Ustadz
Zain heran, melihat tingkah santrinya yang satu ini. Kenapa harus keluar kamar
kalau hanya sekedar mau menerangkan tentang cara belajarnya. Kenapa mesti memabawa
tikar dan bantal. Namun ia hanya bisa mengikuti langkah – langkah santri yang
di kaguminya itu dengan penuh tanda tanya.
Sampai
di tempat yang agak sepi Romi menghentikan langkahnya. Ia menaruh tikar
ditempat yang bersih dan kering. Lantas ia membuka tikarnya. Setelah tikar
terbuka tampaklah beberapa kitab yang tadi dalam lipatan tikar tersebut.
“Mari
Tuan Ustadz duduk disini saja! Biar aku terangkan disini.” Pinta Romi.
“Kita
duduk disini ? Di tempat yang sepi ini ?”
“Betul
ustadz. Silahkan duduk ! Segera akan aku terangkan cara belajar ku ustadz.”
“Aneh
sekali kamu ini. Mengapa kitab – kitab ini kamu taruh dalam tikar?

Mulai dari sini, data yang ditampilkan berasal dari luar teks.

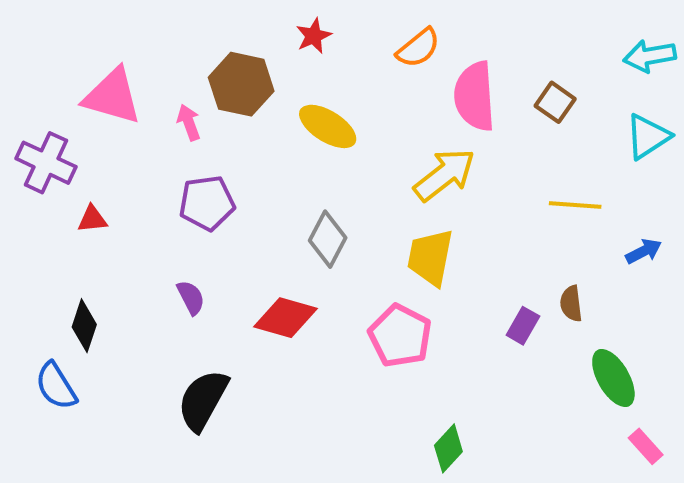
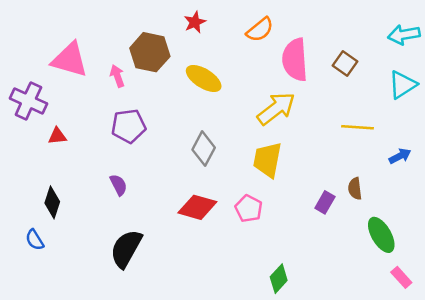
red diamond: (285, 318) -> (197, 207), moved
pink pentagon: (400, 336) -> (249, 209), size x0.7
blue semicircle: (56, 386) -> (35, 240), size x0.7

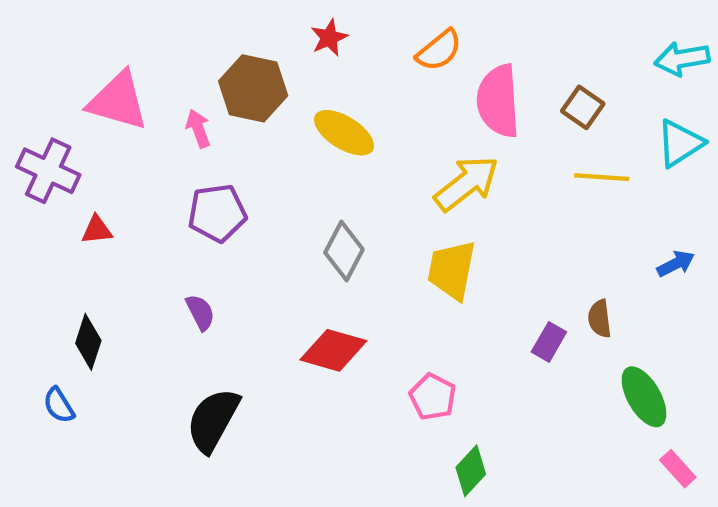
yellow line: (357, 127) -> (602, 177), moved
pink pentagon: (249, 209) -> (433, 397), moved

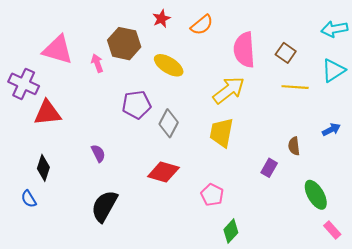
orange semicircle: (439, 50) -> (202, 25), moved
purple pentagon: (217, 213) -> (137, 105), moved
red triangle: (97, 230) -> (47, 113), size x1.8
brown semicircle: (600, 319) -> (294, 146), moved

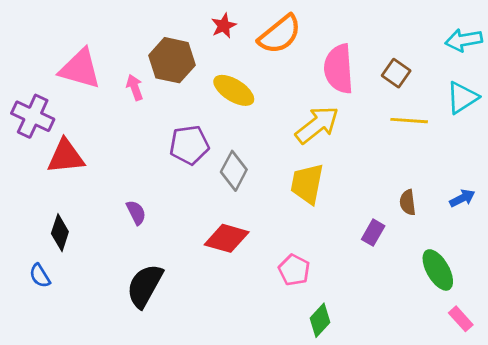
orange semicircle: (202, 25) -> (280, 34), size x1.4
blue arrow: (331, 130) -> (462, 198), moved

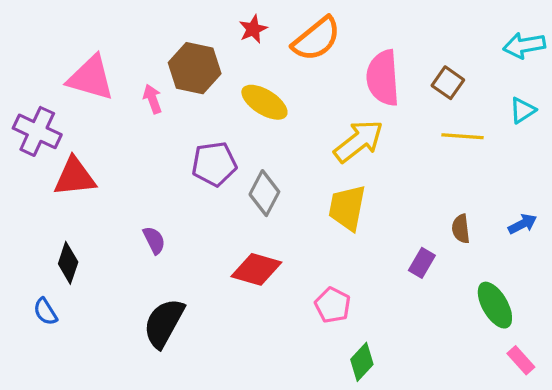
cyan triangle: (462, 98) -> (523, 110), size x0.7

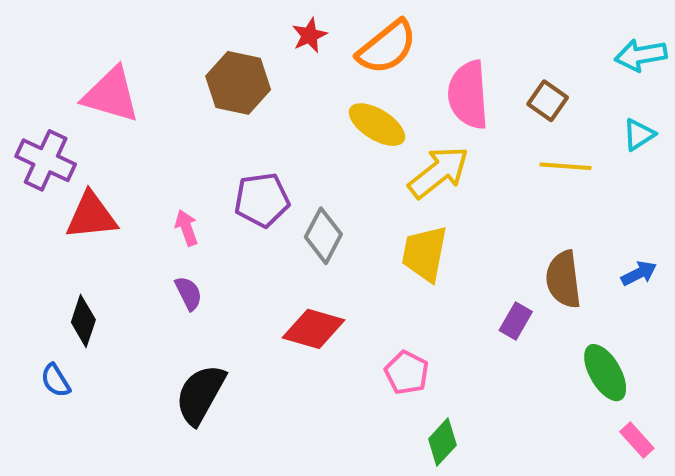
pink arrow: (152, 99) -> (186, 228), moved
yellow ellipse: (264, 102) -> (377, 125), moved
brown semicircle: (461, 229) -> (563, 279), size x1.6

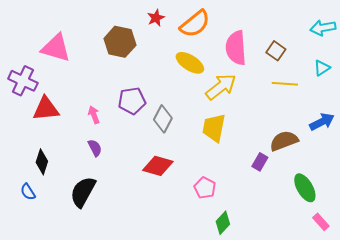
blue arrow: (639, 273) -> (322, 122), moved, size x1.4
brown semicircle: (563, 279) -> (284, 141), turned 76
black semicircle: (200, 394) -> (83, 192), moved

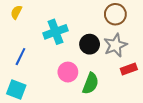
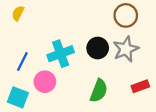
cyan cross: (56, 32) -> (61, 54), moved
red rectangle: (129, 69) -> (140, 86), moved
pink circle: (68, 72) -> (45, 82), moved

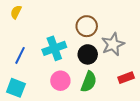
brown circle: (126, 15) -> (87, 26), moved
black circle: (98, 48) -> (88, 54), moved
pink circle: (45, 82) -> (60, 81), moved

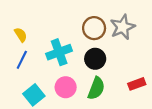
yellow semicircle: (16, 12) -> (21, 35), moved, turned 120
gray star: (113, 44) -> (123, 27), moved
cyan square: (16, 88) -> (34, 95), moved, turned 30

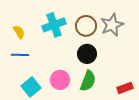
cyan cross: (59, 52) -> (54, 25), moved
blue line: (22, 60) -> (20, 55), turned 66
red rectangle: (137, 84) -> (125, 88), moved

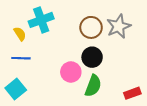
cyan cross: (54, 25) -> (41, 20), moved
pink circle: (60, 80) -> (71, 72), moved
cyan square: (31, 87) -> (16, 89), moved

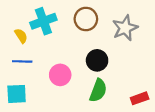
brown circle: (91, 27) -> (86, 19), moved
pink circle: (71, 72) -> (60, 75), moved
cyan square: (16, 89) -> (17, 94), turned 36

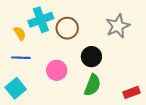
brown circle: (86, 19) -> (67, 28), moved
cyan square: (17, 94) -> (16, 88), turned -36

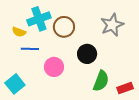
yellow semicircle: (20, 33) -> (19, 32), turned 144
blue line: (21, 58) -> (30, 49), moved
green semicircle: (93, 85) -> (101, 81), moved

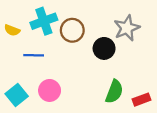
yellow semicircle: (19, 32) -> (12, 30), moved
black circle: (87, 54) -> (104, 48), moved
pink circle: (54, 67) -> (50, 90), moved

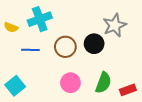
brown circle: (72, 30) -> (65, 47), moved
pink circle: (50, 90) -> (70, 83), moved

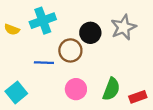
black circle: (94, 44) -> (90, 33), moved
blue line: (30, 50) -> (44, 63), moved

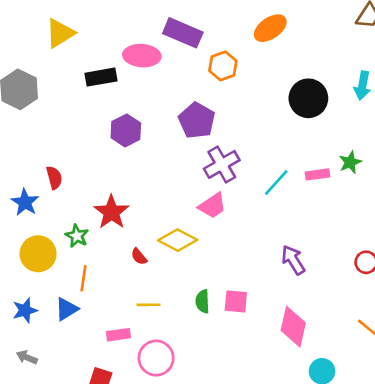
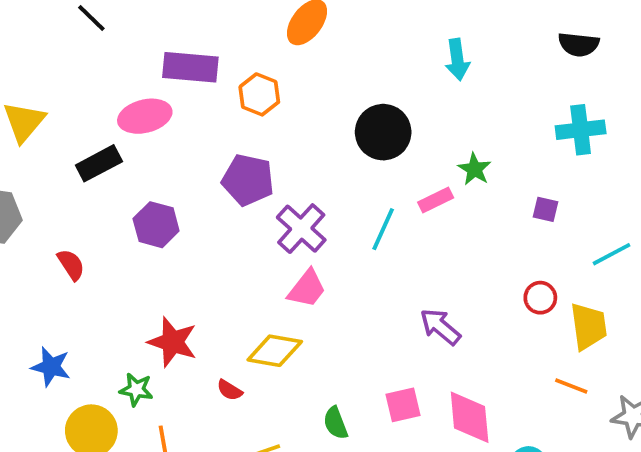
black circle: (308, 98) -> (383, 132), moved
red semicircle: (54, 178) -> (71, 265), moved
pink square: (236, 301) -> (403, 405), moved

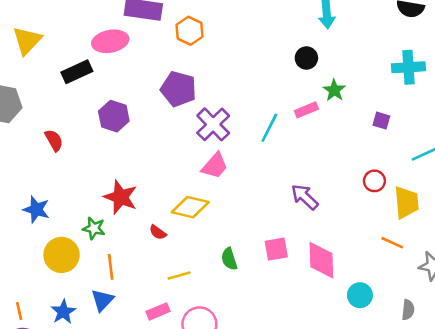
black circle: (383, 132) -> (306, 58), moved, size x0.6

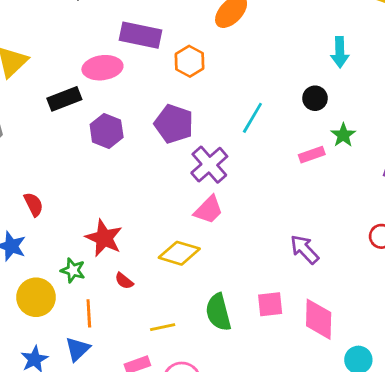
purple hexagon: (114, 116) -> (107, 131), moved
cyan line: (269, 128) -> (252, 118), moved
red semicircle: (54, 140) -> (34, 204), moved
red semicircle: (158, 232) -> (124, 281), moved
green semicircle: (229, 259) -> (218, 312), size x1.5

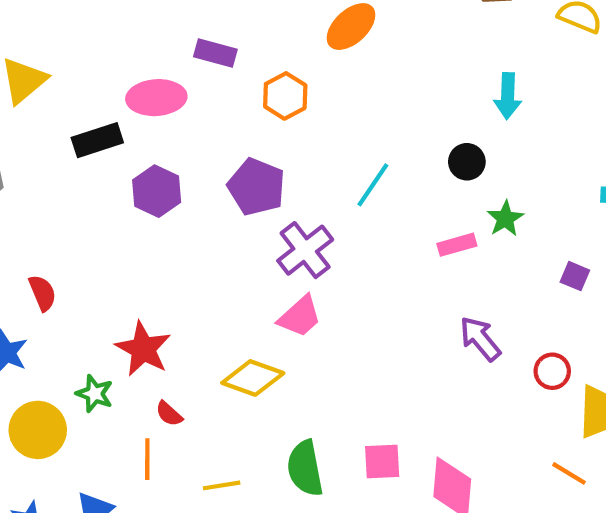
purple rectangle: (141, 35) -> (215, 53), size x0.7
purple arrow: (304, 249) -> (480, 339), moved
orange line: (89, 313) -> (147, 459), moved

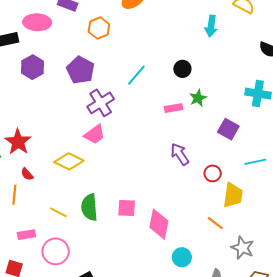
cyan arrow: (508, 96) -> (211, 26), moved
purple square: (575, 276) -> (228, 129), size x1.5
yellow line: (222, 485) -> (58, 212), moved, turned 30

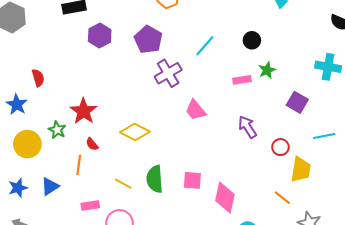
pink trapezoid: (95, 134) -> (196, 110), moved, turned 85

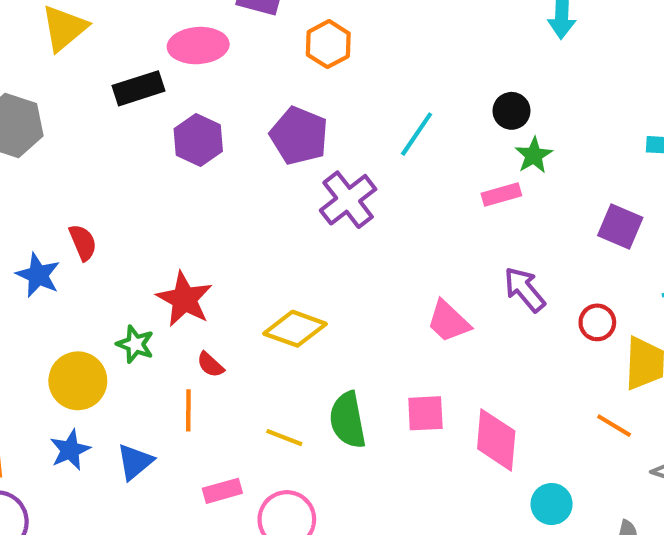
green star: (267, 70) -> (534, 155), moved
blue star: (17, 105) -> (38, 275), moved
pink trapezoid: (196, 110) -> (448, 321), moved
blue star: (18, 188) -> (70, 450), moved

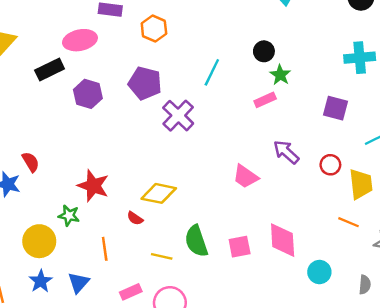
red semicircle: (210, 365) -> (135, 218), moved
pink square: (425, 413) -> (240, 247), moved

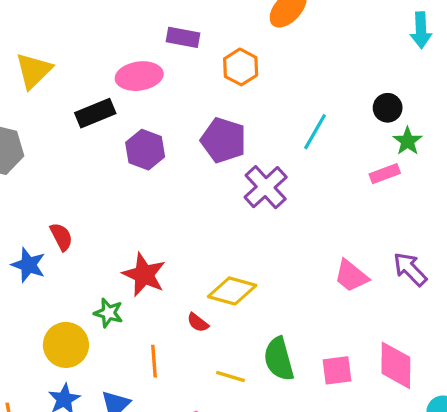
purple arrow: (286, 152) -> (410, 269), moved

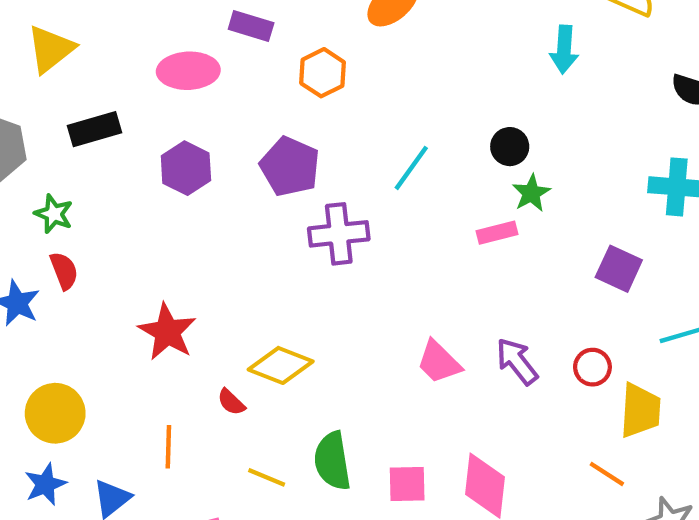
black rectangle: (95, 113) -> (95, 129), moved
purple cross: (266, 187) -> (339, 234), turned 30
green star: (108, 313) -> (54, 214), moved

Mengapa
tikar itu kamu taruh dibawah ? Itu tidak menghormati ilmu Romi. Bisa jadi
ilmumu tidak bermanfaat Romi.”
“Maaf
ustadz ! Sekarang ustadz sudah tahu sendiri kan, kalau aku banyak dosa. Menaruh
kitab – kitab tidak pada tempatnya. Aku sudah dholim ustadz. Maka tentu tidak
mungkin mendapatkan Ilmu Laduni seperti yang ustadz tuturkan.
Tapi aku menaruh kitab – kitab itu dalam tikar hanya ingin mengelabui kawan –
kawan sekamar. Agar mereka tidak tahu kalau aku keluar membawa tikar yang
terdapat kitab didalamnya. Perbuatanku ini juga dosa ustadz. Karena telah
mengelabui santri yang lain. Tetapi begitulah ustadz setiap hari selama
dipesantren ini ustadz. Maafkan ustadz kalau aku telah banyak melakukan
maksiyat.”
Beberapa
saat Ustadz Zain tidak bicara lagi. Beliau duduk berhadapan dengan Romi. Beliau
memandang kearah beberapa kitab yang ada dihamparan tikar itu. Ia heran. Mau
menerangkan cara belajar saja diajak keluar. Ia heran santrinya yang satu ini
menyimpan kitab – kitabnya didalam tikar. Yang ia ketahui selama ini santri –
santri menyimpan kitab di rak kitab atau di lemari.
“Sudahlah
tidak perlu berdebat lagi, silahkan segera terangkan bagaimana cara belajarmu !”
Pinta Ustadz Zain.
“Baiklah
ustadz. Setiap hari pulang dari sekolah aku selalu menaruh kitab – kitab ini
didalam tikar. Setelah malam hari dan sunyi, kawan – kawan asyik bercanda aku
pergi keluar kamar menuju suatu tempat yang sunyi dan sepi. Suatu tempat yang
jarang dikunjungi oleh manusia dimalam hari. Aku keluar kamar selalu membawa
tikar dan bantal seperti ini ustadz. Aku belajar di suatu tempat yang sunyi dan
sepi itu sendirian ustadz. Setelah tengah malam aku berhenti belajar. Di saat
orang – orang terlelap tidur dengan dibuai mimpi – mimpi indah, sementara itu
aku terpesona dan menikmati berdialog dengan Alloh yang Maha Segala. Aku
berdialog dengan – Nya dalam roka’at – roka’at sholat malam ustadz. Pertama aku
memohon agar ilmuku bermanfaat, kemudian aku mendoakan kedua abah dan umiku.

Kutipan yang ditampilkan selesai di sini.